Rudi Assauer folgte stets seinem Instinkt. Als Schalke-Manager prägte er einen Stil, den es im professionellen Fußball nicht mehr gibt. Ein Nachruf.

  • -Aktualisiert am

          Die Historie des FC Schalke 04 ist durchsetzt von Momenten des Schmerzes. Die Geschichten von verpassten Meisterschaften, von tiefen Abstürzen und von tragischen Schicksalen ehemaliger Helden sind oft erzählt worden. Am Mittwochnachmittag ist nun der schwer an Alzheimer erkrankte Rudi Assauer gestorben. Betrübliche Nachrichten dieser Art passen ins Bild von der verblühten Bergarbeiterstadt Gelsenkirchen, wo man an Leid gewöhnt ist, und vielleicht ist das der Grund dafür, dass die Schalker wirklich getrauert haben rund um ihr Pokalspiel gegen Fortuna Düsseldorf.

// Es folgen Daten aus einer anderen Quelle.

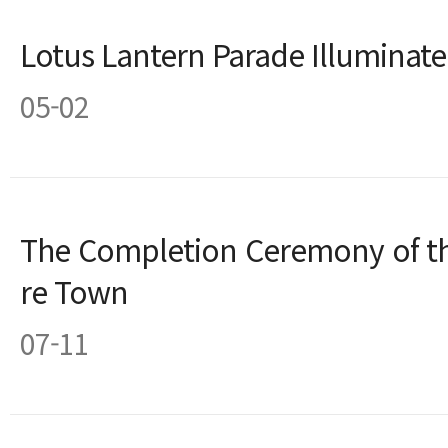
Lotus Lantern Parade Illuminat
05-02
The Completion Ceremony of th
re Town
07-11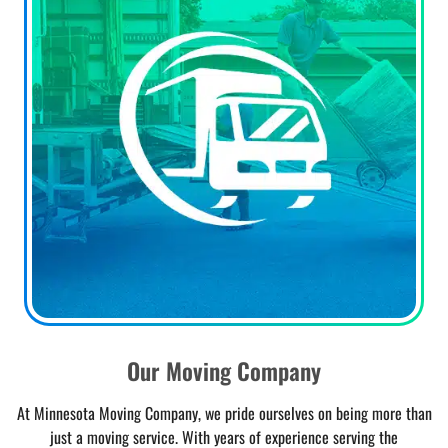
Our Moving Company
At Minnesota Moving Company, we pride ourselves on being more than
just a moving service. With years of experience serving the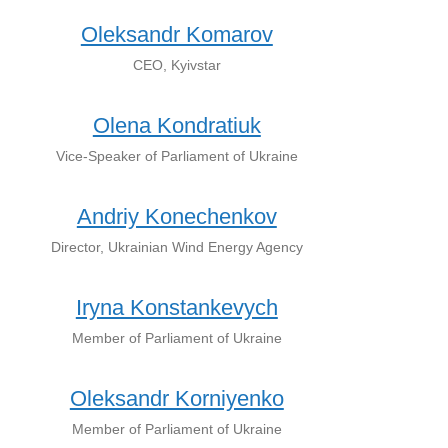
Oleksandr Komarov
CEO, Kyivstar
Olena Kondratiuk
Vice-Speaker of Parliament of Ukraine
Andriy Konechenkov
Director, Ukrainian Wind Energy Agency
Iryna Konstankevych
Member of Parliament of Ukraine
Oleksandr Korniyenko
Member of Parliament of Ukraine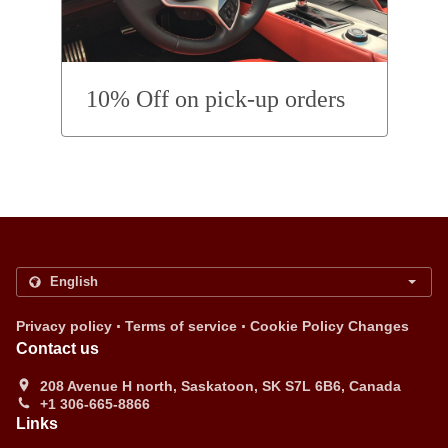
10% Off on pick-up orders
.
.
Privacy policy
Terms of service
Cookie Policy Changes
Contact us
208 Avenue H north, Saskatoon, SK S7L 6B6, Canada
+1 306-665-8866
Links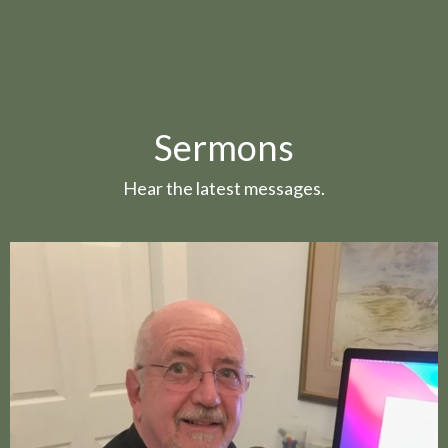
Sermons
Hear the latest messages.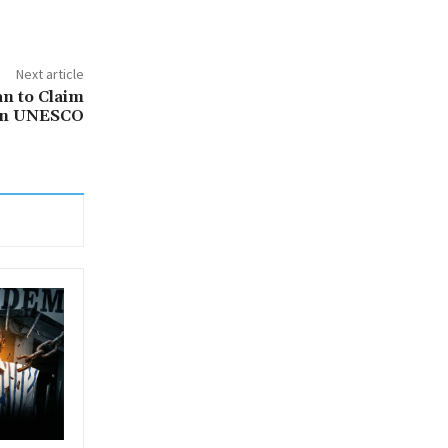
Next article
an to Claim
 in UNESCO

          Die Betroffenheit auf den Tribünen war nicht aufgesetzt, auch nicht hysterisch, sie war leise und schlicht. Als das Spiel angepfiffen wurde, hielten sich die Leute in der Nordkurve in den Armen und sangen ihre Traurigkeit voller Inbrunst in den Winterabend hinaus, um sich etwas später ganz ehrlich freuen zu können. Die Tore beim 4:1-Sieg wurden mit geradezu euphorischen „Rudi Assauer, schalalalala, Rudi Assauer, schalalalala!“-Gesängen bejubelt. Wunderbare Stadionmomente in einem traurigen Moment waren das.

          Assauer folgte seinen Instinkten

          Womöglich gibt es Leute, die eine derart offene Freude an solch einem Tag der Trauer anstößig finden, aber Assauer selbst hätte die Reaktion seiner königsblauen Gemeinde ganz sicher gut gefallen. Er war nie ein Freund von gekünstelten Inszenierungen, Etikette war ihm reichlich egal. Assauer folgte seinen Instinkten, es war also eine würdige Reaktion, dass an diesem Tag bei aller Trauer auch gefeiert wurde: ein schöner Sieg und ein ganz besonderer Mensch. „Ohne Rudi wären wir alle heute gar nicht hier“, hatte Schalkes Aufsichtsratschef Clemens Tönnies vor der Partie ins Stadionmikrofon gerufen, Assauer sei der „Architekt des modernen Schalke“.

          Mittlerweile wird leicht vergessen, wie wahr diese Worte sind. Denn Assauer hat einen Klub, der während der achtziger Jahre zweimal in die zweite Liga abgestiegen war, der große finanzielle Probleme hatte, dem ein ähnliches Schicksal drohte wie Rot-Weiß Essen oder etwas später dem 1. FC Kaiserslautern, in eine Champions-League-Marke verwandelt. Und sein Erfolgsgeheimnis war ein Managementstil, der mittlerweile ausgestorben ist im professionellen Fußball. Im Rückblick lässt sich Assauer als wohltuender Gegenentwurf zu den studierten Betriebswirtschaftlern und den glatten Marketingexperten betrachten, die den professionalisierten Spitzenfußball heute lenken. Als Junge von der Straße, der fühlte wie viele Fans, der sich nie für seine Tränen schämte, als Mensch, der seinen Instinkten folgte statt computergenerierten Analysen. Und diese Instinkte führten zu großen Erfolgen, die im Uefa-Pokalsieg 1997 gipfelten. Woher er diese besondere Fähigkeit hatte, wird auf ewig rätselhaft bleiben, vielleicht war er ein Glückskind.

          Bilderstrecke

          Aufgewachsen ist Assauer in der Hertener Bergarbeitersiedlung Katzenbusch, fast alle hier malochten auf der Zeche Ewald. Der Vater war Stellmacher, die Mutter Hausfrau, die Zwillingsschwester war für die Hausaufgaben zuständig, hat er mal erzählt. Die Schule ist nie sein Ding gewesen, mit 14 Jahren begann er eine Lehre als Stahlbauschlosser, nebenher kickte er und wechselte im Alter von 20 Jahren von der Spielvereinigung Herten zu Borussia Dortmund, wo er zwei Jahre später als rustikaler Verteidiger an der Seite von Stan Libuda, Dieter Kurrat oder Aki Schmidt 1966 den Europapokal der Pokalsieger gewann. Es war der erste internationale Titel für einen deutschen Klub überhaupt. Von 1970 bis 1976 spielte er dann für Werder Bremen und wurde dort übergangslos vom Trainingsplatz in den Managerposten befördert. Seine Qualifikation: Fußballspieler mit abgeschlossener Lehre als Bankkaufmann, die er in seiner Dortmunder Zeit machte. Und Freund des offenen Wortes.